On September 5, 2025, the Ministry of Health opened a public consultation on a Draft Ministerial Order to update the Common Package of Benefits of the National Health System. The key planned changes are expected in diagnostic imaging, endocrine, gastrointestinal, in-vitro diagnostics, neurology and neurosurgery, and obstetrics and gynecology fields. Input can be submitted via email until September 26, 2025.

In September 2025, the Belgian National Institute for Health and Disability Insurance (INAMI/RIZIV) updated the list of reimbursable companion diagnostics. A new clinical indication, urothelial carcinoma, was introduced, with two new predictive biomarker tests included in the List.

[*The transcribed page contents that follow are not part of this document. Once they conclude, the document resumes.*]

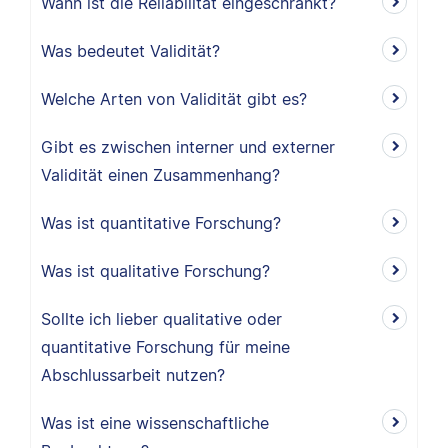
Wann ist die Reliabilität eingeschränkt?
Was bedeutet Validität?
Welche Arten von Validität gibt es?
Gibt es zwischen interner und externer
Validität einen Zusammenhang?
Was ist quantitative Forschung?
Was ist qualitative Forschung?
Sollte ich lieber qualitative oder
quantitative Forschung für meine
Abschlussarbeit nutzen?
Was ist eine wissenschaftliche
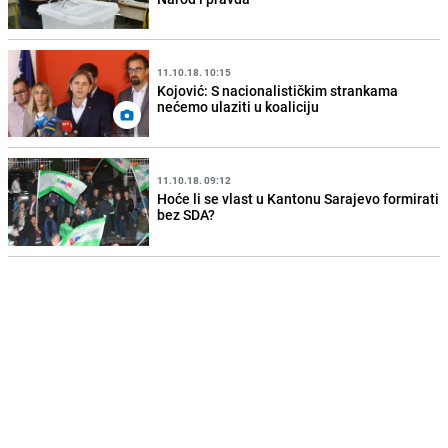
11.10.18. 10:15
Kojović: S nacionalističkim strankama
nećemo ulaziti u koaliciju
11.10.18. 09:12
Hoće li se vlast u Kantonu Sarajevo formirati
bez SDA?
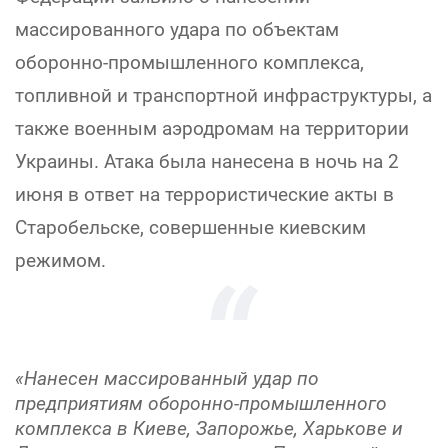
массированного удара по объектам
оборонно-промышленного комплекса,
топливной и транспортной инфраструктуры, а
также военным аэродромам на территории
Украины. Атака была нанесена в ночь на 2
июня в ответ на террористические акты в
Старобельске, совершенные киевским
режимом.
«Нанесен массированный удар по
предприятиям оборонно-промышленного
комплекса в Киеве, Запорожье, Харькове и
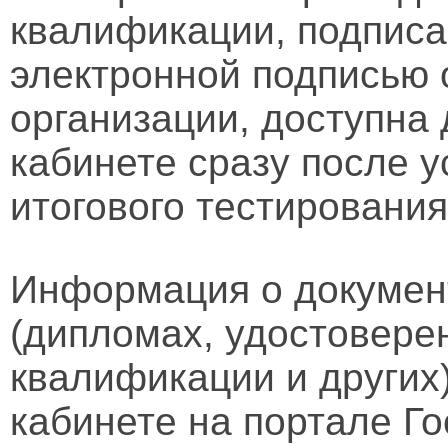
квалификации, подписа
электронной подписью 
организации, доступна
кабинете сразу после 
итогового тестирования
Информация о докумен
(дипломах, удостовере
квалификации и других
кабинете на портале Го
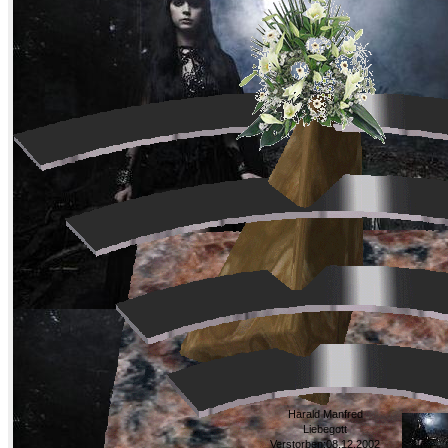
Harald Manfred
Liebegott
Verstorben:08.12.2002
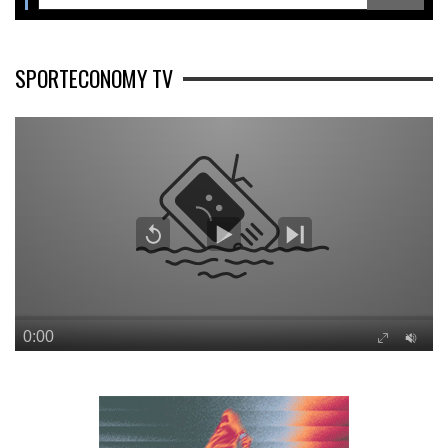
SPORTECONOMY TV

On August 5, 2025, the Ministry of Labor, Health, Solidarity, and Families published the 2025 version of the List of Innovative Procedures Outside the Nomenclature (LAHN), which specifies tests funded under the innovative payment scheme for in-vitro diagnostics (RIHN). Tariffs for tests included in the LAHN were expected to decrease by 20% annually from January 1, 2025, except for those with a positive evaluation by the French National Authority for Health (HAS) in defined clinical indications. However, unlike previous edition, the 2025 LAHN does not specify tariffs. It introduces 14 new codes, which duplicate existing generic codes but are restricted to the clinical indications positively assessed by HAS. These new codes will be exempt from the annual tariff reduction.

In August 2025, the Common Catalog of Genetic and Genomic Tests of the National Health System in Spain was updated. Two sections with a total of 140 new genetic tests were introduced: one for bone diseases, including craniofacial anomalies, and another for kidney diseases and urogenital disorders. Furthermore, six new tests were added in pediatric oncohematology. Other changes concerned adult oncohaematology, hereditary metabolic, and mitochondrial diseases.

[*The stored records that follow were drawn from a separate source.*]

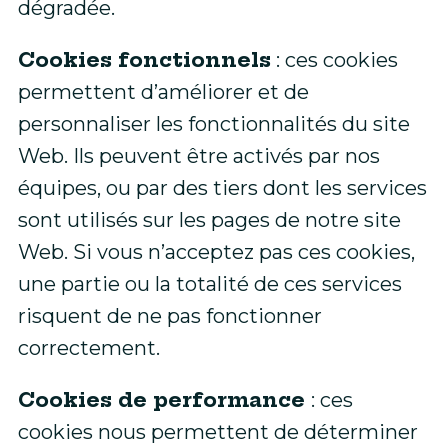
dégradée.
Cookies fonctionnels
: ces cookies
permettent d’améliorer et de
personnaliser les fonctionnalités du site
Web. Ils peuvent être activés par nos
équipes, ou par des tiers dont les services
sont utilisés sur les pages de notre site
Web. Si vous n’acceptez pas ces cookies,
une partie ou la totalité de ces services
risquent de ne pas fonctionner
correctement.
Cookies de performance
: ces
cookies nous permettent de déterminer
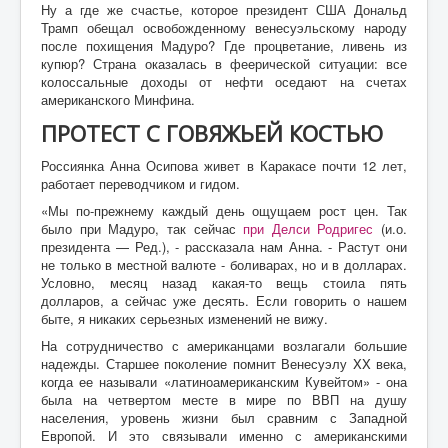
Ну а где же счастье, которое президент США Дональд
Трамп обещал освобожденному венесуэльскому народу
после похищения Мадуро? Где процветание, ливень из
купюр? Страна оказалась в феерической ситуации: все
колоссальные доходы от нефти оседают на счетах
американского Минфина.
ПРОТЕСТ С ГОВЯЖЬЕЙ КОСТЬЮ
Россиянка Анна Осипова живет в Каракасе почти 12 лет,
работает переводчиком и гидом.
«Мы по-прежнему каждый день ощущаем рост цен. Так
было при Мадуро, так сейчас
при Делси Родригес
(и.о.
президента — Ред.), - рассказала нам Анна. - Растут они
не только в местной валюте - боливарах, но и в долларах.
Условно, месяц назад какая-то вещь стоила пять
долларов, а сейчас уже десять. Если говорить о нашем
быте, я никаких серьезных изменений не вижу.
На сотрудничество с американцами возлагали большие
надежды. Старшее поколение помнит Венесуэлу XX века,
когда ее называли «латиноамериканским Кувейтом» - она
была на четвертом месте в мире по ВВП на душу
населения, уровень жизни был сравним с Западной
Европой. И это связывали именно с американскими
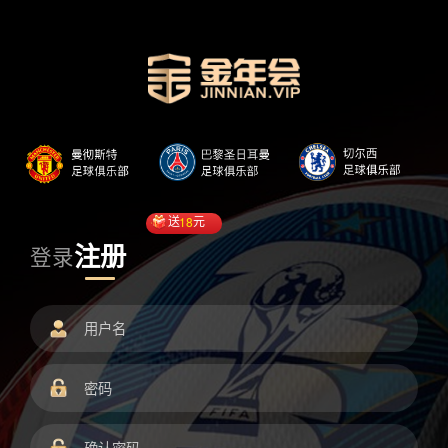
送
18
元
注册
登录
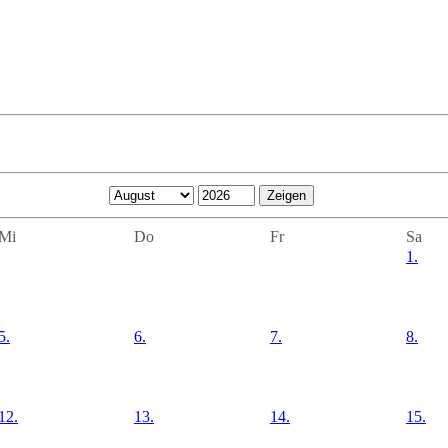
Mi
Do
Fr
Sa
1.
5.
6.
7.
8.
12.
13.
14.
15.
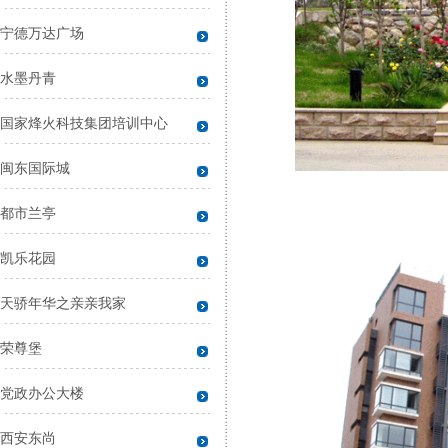
宁德万达广场
水墨丹青
国家烽火科技集团培训中心
闽东国际城
都市兰亭
凯乐花园
天骄年华之亲亲我家
荣尊堡
党政办公大楼
西安东尚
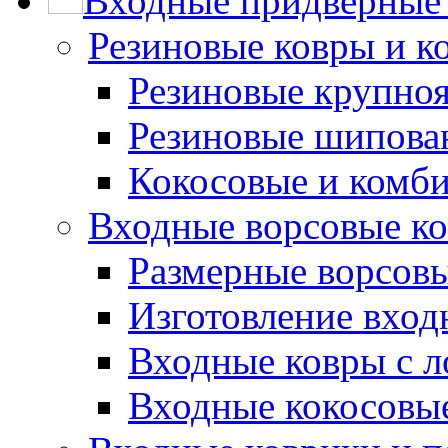
Входные придверные 
Резиновые ковры и к
Резиновые крупно
Резиновые шипова
Кокосовые и комб
Входные ворсовые ко
Размерные ворсовы
Изготовление вход
Входные ковры с 
Входные кокосовы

On July 29, 2025, the French National Authority for Health (HAS) issued positive opinions on including targeted next-generation sequencing-based panels in certain clinical indications for patients with aminoacidopathy and acute leukaemia in the NABM Nomenclature for regular reimbursement. Currently, these tests are temporarily reimbursed within the innovative payment scheme (RIHN). These HAS assessments are performed by HAS as a part of the RIHN reform and ‘cleaning up’ the List of temporary covered tests.

In July 2025, the Belgian National Institute for Health and Disability Insurance (INAMI/RIZIV) updated the list of reimbursable companion diagnostics to be used from August 1, 2025. One new predictive biomarker – analysis of BRAF V600 mutation status in glioma – was added to the list.

In July 2025, the Common Catalog of Genetic and Genomic Tests of Spain’s National Health System was updated. Two sections with a total of 25 new genetic tests were introduced for ENT diseases and non-hepatic gastrointestinal diseases.

On May 12, 2025, the updated version of the Finnish Laboratory Tests Nomenclature was published by the Finnish Institute for Health and Welfare (THL) to come into force on June 1, 2025. Twenty-one new codes were introduced.

On May 6, 2025, NHS England issued an updated version of the National Genomic Test Directory for 2025/26, which lists genomic tests commissioned by NHS England via Genomic Laboratory Hubs. One new code (test-indication combination) was introduced in the Test Directory for cancer, and one for rare and inherited diseases.